In fact, Kelvin fully accepted the uniformity of law and even based his calculations about heat loss upon it. He directed his attack against uniformity only upon the substantive (and dubious) side of Lyell’s vision. Kelvin advanced two complaints about this substantive meaning of u
niformity. First, on the question of rates. If the earth were substantially younger than Lyell and the strict uniformitarians believed, then modern, slow rates of change would not be sufficient to render its history. Early in its history, when the earth was hotter, causes must have been more energetic and intense. (This is the “compromise” position that Darwin finally adopted to explain faster rates of change early in the history of life.) Second, on the question of direction. If the earth began as a molten sphere and lost heat continually through time, then its history had a definite pattern and path of change. The earth had not been perennially the same, merely changing the position of its lands and seas in a never-ending dance leading nowhere. Its history followed a definite road, from a hot, energetic sphere to a cold, listless world that, eventually, would sustain life no longer. Kelvin fought, within a scientific context, for a short-term, directional history against Lyell’s vision of an essentially eternal steady-state. Our current view represents the triumph of neither vision, but a creative synthesis of both. Kelvin was both as right and as wrong as Lyell.
RADIOACTIVITY AND KELVIN’S DOWNFALL
Kelvin was surely correct in labeling as extreme Lyell’s vision of an earth in steady-state, going nowhere over untold ages. Yet, our modern time scale stands closer to Lyell’s concept of no appreciable limit than to Kelvin’s 100 million years and its consequent constraint on rates of change. The earth is 4.5 billion years old.
Lyell won this round of a complicated battle because Kelvin’s argument contained a fatal flaw. In this respect, the story as conventionally told has validity.
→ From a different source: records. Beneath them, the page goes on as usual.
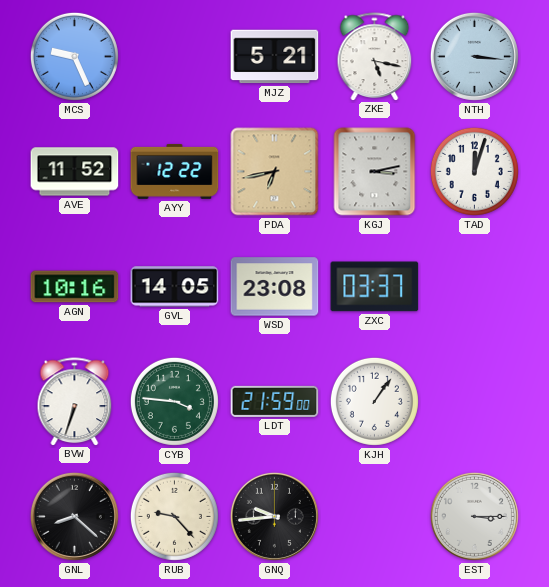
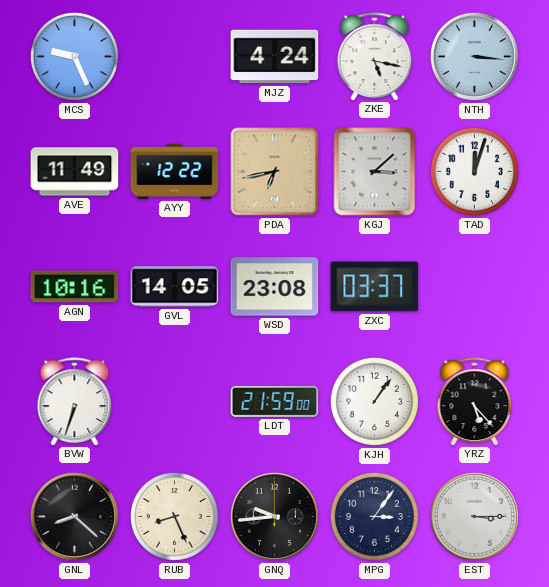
MJZ: 5:21 -> 4:24
AVE: 11:52 -> 11:49
KGJ: 3:13 -> 3:08
CYB: 3:46 -> none
YRZ: none -> 5:23
RUB: 9:23 -> 8:26
MPG: none -> 3:06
Kelvin’s argument was not an inevitable and mathematically necessary set of claims. It rested upon a crucial and untested assumption that underlay all Kelvin’s calculations. Kelvin’s figures for heat loss could measure the earth’s age only if that heat represented an original quantity gradually dissipated through time—a clock ticking at a steady rate from its initial reservoir until its final exhaustion. But suppose that new heat is constantly created and that its current radiation from the earth reflects no original quantity, but a modern process of generation. Heat then ceases to be a gauge of age.